Listed records START
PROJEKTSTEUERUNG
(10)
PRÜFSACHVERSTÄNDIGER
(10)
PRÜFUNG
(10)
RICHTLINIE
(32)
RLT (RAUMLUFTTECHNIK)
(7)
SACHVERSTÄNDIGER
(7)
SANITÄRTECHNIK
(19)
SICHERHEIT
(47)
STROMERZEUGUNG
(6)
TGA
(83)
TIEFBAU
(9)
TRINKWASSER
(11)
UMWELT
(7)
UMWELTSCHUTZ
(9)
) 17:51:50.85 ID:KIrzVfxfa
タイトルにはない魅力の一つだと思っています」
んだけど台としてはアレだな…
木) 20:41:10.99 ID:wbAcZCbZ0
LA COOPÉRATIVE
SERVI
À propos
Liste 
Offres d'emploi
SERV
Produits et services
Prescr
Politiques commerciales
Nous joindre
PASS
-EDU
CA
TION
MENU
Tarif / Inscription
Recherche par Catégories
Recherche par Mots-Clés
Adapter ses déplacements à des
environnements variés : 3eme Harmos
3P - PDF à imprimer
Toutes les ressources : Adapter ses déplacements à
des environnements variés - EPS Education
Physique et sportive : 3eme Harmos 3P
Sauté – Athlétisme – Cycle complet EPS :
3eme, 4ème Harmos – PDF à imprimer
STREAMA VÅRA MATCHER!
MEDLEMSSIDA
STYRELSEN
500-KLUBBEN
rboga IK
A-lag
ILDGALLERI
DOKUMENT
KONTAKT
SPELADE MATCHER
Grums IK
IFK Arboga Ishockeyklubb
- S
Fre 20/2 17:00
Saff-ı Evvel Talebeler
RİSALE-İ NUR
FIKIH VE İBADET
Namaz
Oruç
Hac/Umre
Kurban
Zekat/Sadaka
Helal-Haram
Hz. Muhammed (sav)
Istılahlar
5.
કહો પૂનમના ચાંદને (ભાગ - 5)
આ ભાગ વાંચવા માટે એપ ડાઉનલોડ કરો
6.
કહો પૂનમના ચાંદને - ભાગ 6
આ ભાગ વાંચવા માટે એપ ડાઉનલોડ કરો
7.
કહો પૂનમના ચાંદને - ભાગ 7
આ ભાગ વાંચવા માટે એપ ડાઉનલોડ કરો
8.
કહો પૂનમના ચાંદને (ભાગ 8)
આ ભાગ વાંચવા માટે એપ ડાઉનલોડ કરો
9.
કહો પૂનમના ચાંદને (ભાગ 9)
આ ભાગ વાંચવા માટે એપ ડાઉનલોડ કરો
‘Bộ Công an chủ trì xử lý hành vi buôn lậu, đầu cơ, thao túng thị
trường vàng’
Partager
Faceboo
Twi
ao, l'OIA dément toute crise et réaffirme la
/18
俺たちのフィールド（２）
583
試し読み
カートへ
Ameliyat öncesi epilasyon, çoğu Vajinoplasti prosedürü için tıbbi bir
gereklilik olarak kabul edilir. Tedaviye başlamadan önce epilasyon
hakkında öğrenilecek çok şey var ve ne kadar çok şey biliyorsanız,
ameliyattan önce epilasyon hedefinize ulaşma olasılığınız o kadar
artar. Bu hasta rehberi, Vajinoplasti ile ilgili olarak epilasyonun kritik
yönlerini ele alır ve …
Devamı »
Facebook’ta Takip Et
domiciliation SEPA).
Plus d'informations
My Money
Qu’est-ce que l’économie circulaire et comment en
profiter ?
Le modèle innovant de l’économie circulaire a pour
Listed records END
## Task item
Only the lines from the start of the material through the line bearing "Recherche par Mots-Clés" are needed, restated exactly, with both end lines included.

## Result of the task
PROJEKTSTEUERUNG
(10)
PRÜFSACHVERSTÄNDIGER
(10)
PRÜFUNG
(10)
RICHTLINIE
(32)
RLT (RAUMLUFTTECHNIK)
(7)
SACHVERSTÄNDIGER
(7)
SANITÄRTECHNIK
(19)
SICHERHEIT
(47)
STROMERZEUGUNG
(6)
TGA
(83)
TIEFBAU
(9)
TRINKWASSER
(11)
UMWELT
(7)
UMWELTSCHUTZ
(9)
) 17:51:50.85 ID:KIrzVfxfa
タイトルにはない魅力の一つだと思っています」
んだけど台としてはアレだな…
木) 20:41:10.99 ID:wbAcZCbZ0
LA COOPÉRATIVE
SERVI
À propos
Liste 
Offres d'emploi
SERV
Produits et services
Prescr
Politiques commerciales
Nous joindre
PASS
-EDU
CA
TION
MENU
Tarif / Inscription
Recherche par Catégories
Recherche par Mots-Clés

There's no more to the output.